Showing posts with label society. Show all posts
Showing posts with label society. Show all posts

Thursday, March 09, 2017

Doing the right thing

Listened to a fantastic PoV the other day - there's so much information in the world, it can't be processed, it must be filtered. And with that filter comes bias. And with that bias comes an erosion in the nature absolutes. 
Which means, you can't tell what's the 'right' thing anymore. 

In the past, there were codes, defined and accepted norms of behavior. You knew what you were supposed to do, and so did everyone else. You knew what the consequences of your actions would be. If good, you'd want them known, you'd crow about them, and if not, you'd hide them behind closed doors and in the dark of the night. 
If you were caught, you and everyone around knew what was to be done - ridicule, reprimand, punishment, banishment, excommunication, execution. 

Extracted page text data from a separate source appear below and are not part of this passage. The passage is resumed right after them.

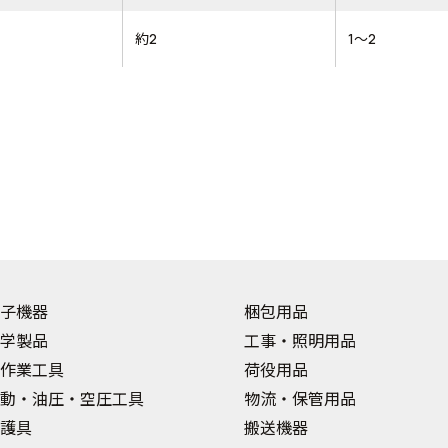
約2
1～2
子機器
梱包用品
学製品
工事・照明用品
作業工具
荷役用品
動・油圧・空圧工具
物流・保管用品
護具
搬送機器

Now, it's all suspect. Everything seems to be serving a hidden agenda, or even just an overt one. Everyone is surrounded by people who tell him he's right, and if he isn't, finding the right people to agree with you takes minutes - even if they live on the other side of the planet and need Google Translate to understand you. 
Everyone's in a bubble full of their own farts. 

Knowing this, living this, how can you imagine anything you believe is real? Anyhting you believe is right, someone else things is wrong and vice versa, and they're right there to tell you. 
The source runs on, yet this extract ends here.